=== Section Start ===

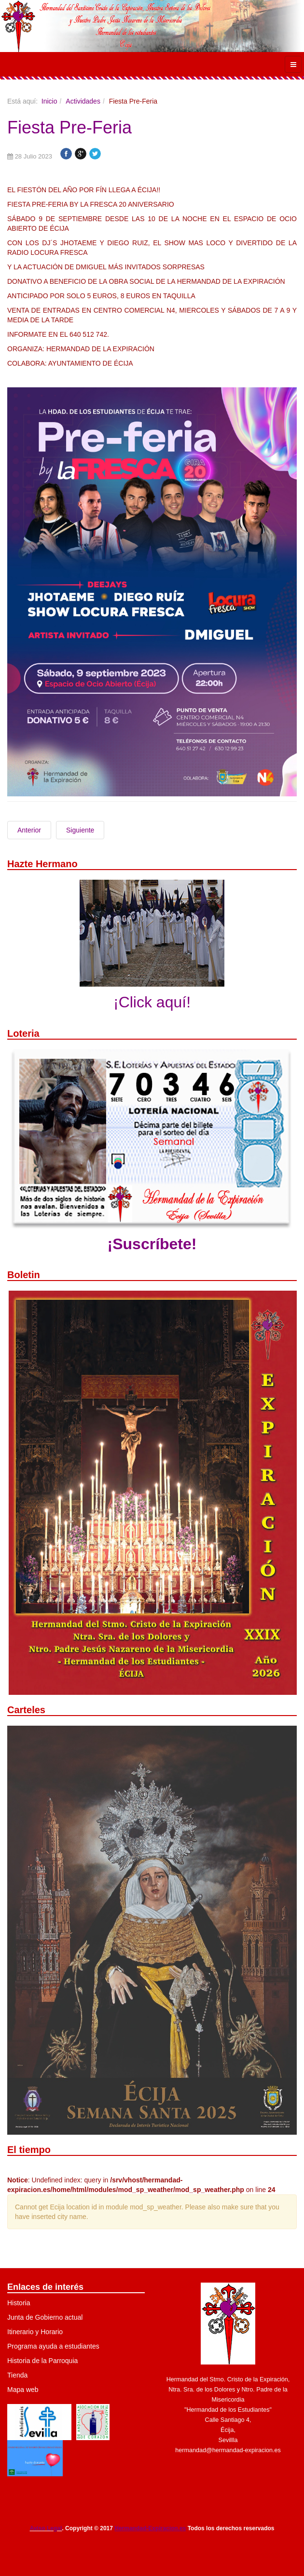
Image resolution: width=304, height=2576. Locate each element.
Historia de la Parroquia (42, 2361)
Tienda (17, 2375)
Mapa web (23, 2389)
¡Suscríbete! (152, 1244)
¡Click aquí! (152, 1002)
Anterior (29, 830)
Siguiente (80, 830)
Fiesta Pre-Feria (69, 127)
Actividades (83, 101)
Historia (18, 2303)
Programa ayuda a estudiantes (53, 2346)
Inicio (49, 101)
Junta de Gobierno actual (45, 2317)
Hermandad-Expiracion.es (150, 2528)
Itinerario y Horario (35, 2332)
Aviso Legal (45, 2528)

=== Section End ===

§ **TASK BRIEF**:
Give back the material above exactly, but without its images.

§ **ANSWER**:
Image resolution: width=304, height=2576. Locate each element.
Historia de la Parroquia (42, 2361)
Tienda (17, 2375)
Mapa web (23, 2389)
¡Suscríbete! (152, 1244)
¡Click aquí! (152, 1002)
Anterior (29, 830)
Siguiente (80, 830)
Fiesta Pre-Feria (69, 127)
Actividades (83, 101)
Historia (18, 2303)
Programa ayuda a estudiantes (53, 2346)
Inicio (49, 101)
Junta de Gobierno actual (45, 2317)
Hermandad-Expiracion.es (150, 2528)
Itinerario y Horario (35, 2332)
Aviso Legal (45, 2528)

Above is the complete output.